Rediscovering the Gut–Mito–Ear Axis: A Systems-Biology Framework for Ototoxic Vulnerability and Microbiome-Targeted Prevention

Ototoxicity is traditionally viewed as a local cochlear adverse effect of indispensable therapies such as cisplatin and aminoglycosides. However, emerging evidence suggests that cochlear vulnerability is shaped by systemic physiology, including inflammatory tone, vascular barrier integrity, and metabolic state. In this Review, we propose a Gut–Mito–Ear axis in which gut ecosystem function influences circulating mediator modules that converge on two cochlear mediator nodes: blood–labyrinth barrier (BLB) gating and mitochondrial stress tolerance. We synthesize evidence showing that gut perturbation can alter cochlear outcomes in vivo, that at least one microbiota-derived metabolite signal can directly protect hearing in experimental settings, and that BLB dysfunction and inflammatory trafficking are mechanistically relevant to cisplatin- and aminoglycoside-induced injury. We further organize the literature using an evidence-weighted framework that distinguishes direct cochlear causality from mechanistic plausibility and explicitly retains negative studies as boundary-setting evidence.
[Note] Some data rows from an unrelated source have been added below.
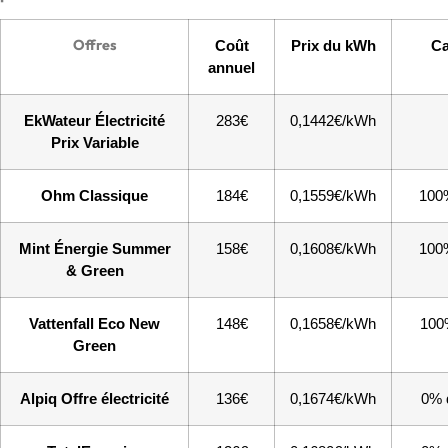
Offres
Coût
Prix du kWh
Ca
annuel
EkWateur Électricité
283€
0,1442€/kWh
Prix Variable
Ohm Classique
184€
0,1559€/kWh
100%
Mint Énergie Summer
158€
0,1608€/kWh
100%
& Green
Vattenfall Eco New
148€
0,1658€/kWh
100%
Green
Alpiq Offre électricité
136€
0,1674€/kWh
0% d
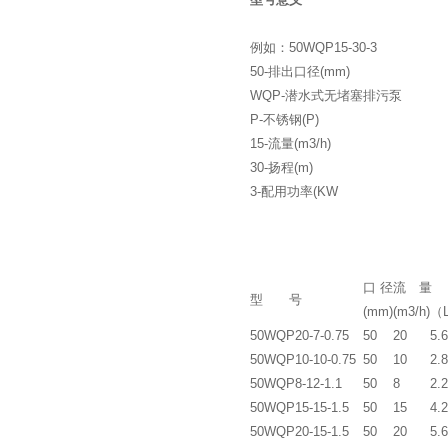
例如：50WQP15-30-3
50-排出口径(mm)
WQP-潜水式无堵塞排污泵
P-不锈钢(P)
15-流量(m3/h)
30-扬程(m)
3-配用功率(KW
口 径
流 量
型 号
(mm)
(m3/h)
（
50WQP20-7-0.75
50
20
5.6
50WQP10-10-0.75
50
10
2.8
50WQP8-12-1.1
50
8
2.2
50WQP15-15-1.5
50
15
4.2
50WQP20-15-1.5
50
20
5.6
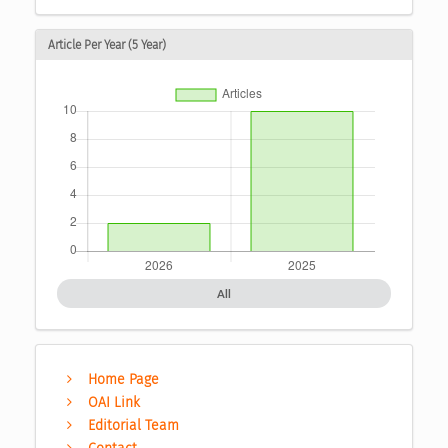
Article Per Year (5 Year)
All
Home Page
OAI Link
Editorial Team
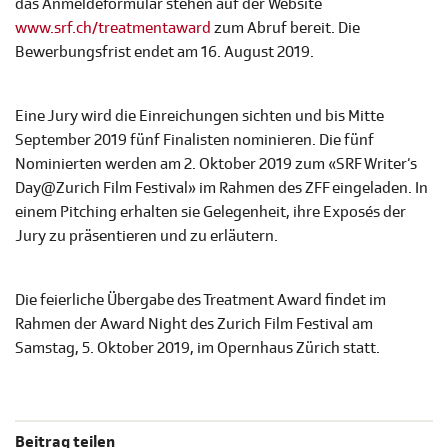
das Anmeldeformular stehen auf der Website
www.srf.ch/treatmentaward
zum Abruf bereit. Die
Bewerbungsfrist endet am 16. August 2019.
Eine Jury wird die Einreichungen sichten und bis Mitte
September 2019 fünf Finalisten nominieren. Die fünf
Nominierten werden am 2. Oktober 2019 zum «SRF Writer‘s
Day@Zurich Film Festival» im Rahmen des ZFF eingeladen. In
einem Pitching erhalten sie Gelegenheit, ihre Exposés der
Jury zu präsentieren und zu erläutern.
Die feierliche Übergabe des Treatment Award findet im
Rahmen der Award Night des Zurich Film Festival am
Samstag, 5. Oktober 2019, im Opernhaus Zürich statt.
Beitrag teilen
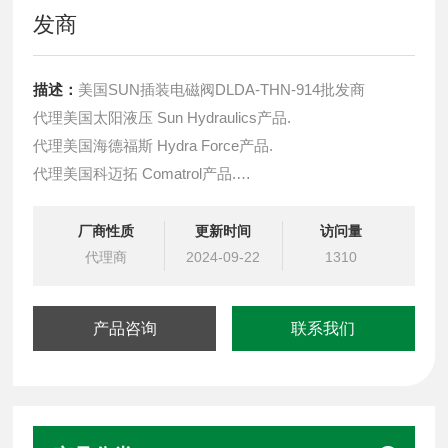
发商
描述：
美国SUN插装电磁阀DLDA-THN-914批发商
代理美国太阳液压 Sun Hydraulics产品.
代理美国海德福斯 Hydra Force产品.
代理美国科迈拓 Comatrol产品.
代理德国派克柱塞泵 Parker产品.
提供油路系统设计,油路块设计,阀块设计与选型
厂商性质
更新时间
访问量
液压油缸，经销力士乐、派克、中国台湾北部等液压元件
代理商
2024-09-22
1310
产品咨询
联系我们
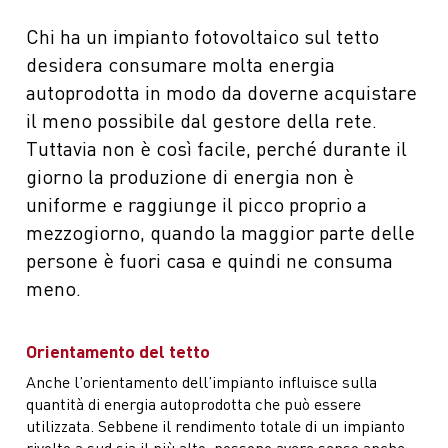
Chi ha un impianto fotovoltaico sul tetto
desidera consumare molta energia
autoprodotta in modo da doverne acquistare
il meno possibile dal gestore della rete.
Tuttavia non è così facile, perché durante il
giorno la produzione di energia non è
uniforme e raggiunge il picco proprio a
mezzogiorno, quando la maggior parte delle
persone è fuori casa e quindi ne consuma
meno.
Orientamento del tetto
Anche l’orientamento dell’impianto influisce sulla
quantità di energia autoprodotta che può essere
utilizzata. Sebbene il rendimento totale di un impianto
rivolto a sud sia il più alto, possono avere senso anche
Finally, we outline a translational roadmap in which microbiome-targeted prevention is pursued through mediator-anchored, non-interference-aware strategies and evaluated across linked state variables spanning exposure context, gut function, defined mediator modules, BLB gating, mitochondrial stress tolerance, and auditory phenotype. Framed in this way, the Gut–Mito–Ear axis is presented not as an established mechanism but as an operational, falsifiable systems-biology model that defines minimum and ideal standards for A-tier evidence, interpretable criteria for boundary-setting A− evidence, and testable predictions for causal validation.